In Baseball on October 9, 2013 at 4:26 pm

The St. Louis Cardinals have been powered by rookies for most of the season. But in their biggest game of the season, one rookie kept his team alive — and flirted with history.

As I write this, the St. Louis Cardinals and the Pittsburgh Pirates are preparing to square off in Game 5 of the 2013 National League Division Series. The winning team will go on to face the Los Angeles Dodgers in the National League Championship Series. The losing team gets to watch the NLCS on television.

The Cardinals’ season could end tonight, and if it does, it will have ended at the hands of a talented young team that deserves to win. The thing is, it just as easily could have ended Monday afternoon. And the fact that their season will go on for at least one more game is due to the performance of Michael Wacha.

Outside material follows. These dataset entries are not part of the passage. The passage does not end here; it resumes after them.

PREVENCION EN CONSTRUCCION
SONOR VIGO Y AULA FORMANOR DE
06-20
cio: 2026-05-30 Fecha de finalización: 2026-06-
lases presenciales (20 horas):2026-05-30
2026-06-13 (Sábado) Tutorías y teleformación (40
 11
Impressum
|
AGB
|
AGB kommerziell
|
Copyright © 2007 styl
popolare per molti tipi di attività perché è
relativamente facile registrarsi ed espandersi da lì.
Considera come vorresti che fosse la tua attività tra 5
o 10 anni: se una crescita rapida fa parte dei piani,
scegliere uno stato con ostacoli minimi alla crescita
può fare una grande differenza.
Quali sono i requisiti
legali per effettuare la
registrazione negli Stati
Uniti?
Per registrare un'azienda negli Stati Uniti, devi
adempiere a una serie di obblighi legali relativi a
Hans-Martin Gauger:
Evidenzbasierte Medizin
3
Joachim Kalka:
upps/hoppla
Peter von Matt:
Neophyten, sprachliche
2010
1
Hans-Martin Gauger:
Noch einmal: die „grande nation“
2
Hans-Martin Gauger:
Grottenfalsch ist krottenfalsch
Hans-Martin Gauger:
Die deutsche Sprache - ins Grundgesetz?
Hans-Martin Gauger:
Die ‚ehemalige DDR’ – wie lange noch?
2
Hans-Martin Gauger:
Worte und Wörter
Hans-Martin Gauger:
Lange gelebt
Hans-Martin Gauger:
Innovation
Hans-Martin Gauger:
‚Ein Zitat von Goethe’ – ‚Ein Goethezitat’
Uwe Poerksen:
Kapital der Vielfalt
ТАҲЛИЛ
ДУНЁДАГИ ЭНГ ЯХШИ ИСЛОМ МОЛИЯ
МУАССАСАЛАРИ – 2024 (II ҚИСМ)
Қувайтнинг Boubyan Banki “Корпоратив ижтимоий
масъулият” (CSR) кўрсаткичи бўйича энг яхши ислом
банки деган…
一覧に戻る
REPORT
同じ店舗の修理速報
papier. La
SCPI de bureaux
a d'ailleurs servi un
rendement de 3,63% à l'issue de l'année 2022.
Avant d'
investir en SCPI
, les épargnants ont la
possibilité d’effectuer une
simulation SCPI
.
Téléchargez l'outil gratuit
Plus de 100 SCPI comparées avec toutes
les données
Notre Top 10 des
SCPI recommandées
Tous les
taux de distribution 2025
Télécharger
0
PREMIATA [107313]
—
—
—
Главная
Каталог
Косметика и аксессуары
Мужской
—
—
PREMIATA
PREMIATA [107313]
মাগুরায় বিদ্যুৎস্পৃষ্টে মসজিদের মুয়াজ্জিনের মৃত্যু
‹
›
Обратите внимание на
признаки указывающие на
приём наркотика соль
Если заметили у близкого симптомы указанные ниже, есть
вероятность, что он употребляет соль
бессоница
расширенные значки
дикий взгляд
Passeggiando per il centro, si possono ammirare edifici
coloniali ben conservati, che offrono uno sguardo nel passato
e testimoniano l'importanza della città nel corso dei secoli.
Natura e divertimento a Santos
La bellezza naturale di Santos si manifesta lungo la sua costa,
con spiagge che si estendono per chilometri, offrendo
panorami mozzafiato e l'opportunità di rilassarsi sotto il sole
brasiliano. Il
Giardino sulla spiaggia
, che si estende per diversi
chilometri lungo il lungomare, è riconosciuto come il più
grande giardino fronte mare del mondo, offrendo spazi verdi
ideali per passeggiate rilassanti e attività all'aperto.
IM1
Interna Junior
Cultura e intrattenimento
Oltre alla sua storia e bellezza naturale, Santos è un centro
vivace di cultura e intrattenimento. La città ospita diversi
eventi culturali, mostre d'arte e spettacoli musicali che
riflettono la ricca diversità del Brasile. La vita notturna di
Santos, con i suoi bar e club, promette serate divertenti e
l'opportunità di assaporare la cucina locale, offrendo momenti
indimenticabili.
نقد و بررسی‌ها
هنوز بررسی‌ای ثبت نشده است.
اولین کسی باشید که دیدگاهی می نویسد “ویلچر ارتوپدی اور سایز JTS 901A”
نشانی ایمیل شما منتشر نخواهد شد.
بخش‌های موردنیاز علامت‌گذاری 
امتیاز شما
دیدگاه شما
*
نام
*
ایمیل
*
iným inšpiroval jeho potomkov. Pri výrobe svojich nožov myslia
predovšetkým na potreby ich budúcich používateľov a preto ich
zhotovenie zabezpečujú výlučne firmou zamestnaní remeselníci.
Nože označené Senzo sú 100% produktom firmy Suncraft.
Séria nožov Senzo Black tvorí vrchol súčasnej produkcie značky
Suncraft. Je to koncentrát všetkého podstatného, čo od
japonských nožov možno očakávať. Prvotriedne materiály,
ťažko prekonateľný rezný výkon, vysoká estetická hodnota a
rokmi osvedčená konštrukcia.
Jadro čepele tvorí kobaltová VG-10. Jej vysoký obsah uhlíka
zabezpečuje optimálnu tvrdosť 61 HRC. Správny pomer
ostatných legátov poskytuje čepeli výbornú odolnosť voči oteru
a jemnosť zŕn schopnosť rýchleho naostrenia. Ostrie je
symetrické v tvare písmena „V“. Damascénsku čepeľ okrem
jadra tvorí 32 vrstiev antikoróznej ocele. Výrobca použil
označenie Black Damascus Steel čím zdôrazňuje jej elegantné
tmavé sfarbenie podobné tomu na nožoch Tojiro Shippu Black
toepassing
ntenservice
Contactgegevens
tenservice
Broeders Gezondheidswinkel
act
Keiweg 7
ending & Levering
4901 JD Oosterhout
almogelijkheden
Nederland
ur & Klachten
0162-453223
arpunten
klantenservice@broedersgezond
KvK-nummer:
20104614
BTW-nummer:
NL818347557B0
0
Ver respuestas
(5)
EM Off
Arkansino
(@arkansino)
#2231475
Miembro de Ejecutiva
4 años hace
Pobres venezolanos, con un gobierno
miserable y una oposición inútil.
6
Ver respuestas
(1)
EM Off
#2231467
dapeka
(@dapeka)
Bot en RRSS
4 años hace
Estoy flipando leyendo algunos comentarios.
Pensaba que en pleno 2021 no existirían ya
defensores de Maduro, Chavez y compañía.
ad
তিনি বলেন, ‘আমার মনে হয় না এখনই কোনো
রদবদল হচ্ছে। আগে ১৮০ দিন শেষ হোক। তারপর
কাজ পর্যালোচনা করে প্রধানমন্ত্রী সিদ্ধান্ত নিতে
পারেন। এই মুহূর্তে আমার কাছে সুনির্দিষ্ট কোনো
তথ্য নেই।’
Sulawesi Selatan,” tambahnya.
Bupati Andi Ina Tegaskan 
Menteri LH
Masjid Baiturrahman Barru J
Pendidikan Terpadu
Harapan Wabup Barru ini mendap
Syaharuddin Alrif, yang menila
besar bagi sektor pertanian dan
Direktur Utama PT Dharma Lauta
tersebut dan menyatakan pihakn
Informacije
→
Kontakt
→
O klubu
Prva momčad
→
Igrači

Cardinals fans are lucky to have a pantheon of postseason heroes to glorify. In many cases, describing the moment is unnecessary — their names alone evoke images of playoff glory: Enos, Gibbie, Ozzie, Waino and Freese. But those players are legends. They’re either Hall of Famers (Enos Slaughter, Bob Gibson and Ozzie Smith), stars (Adam Wainwright) or as close as you can get to “folk hero” in St. Louis (David Freese).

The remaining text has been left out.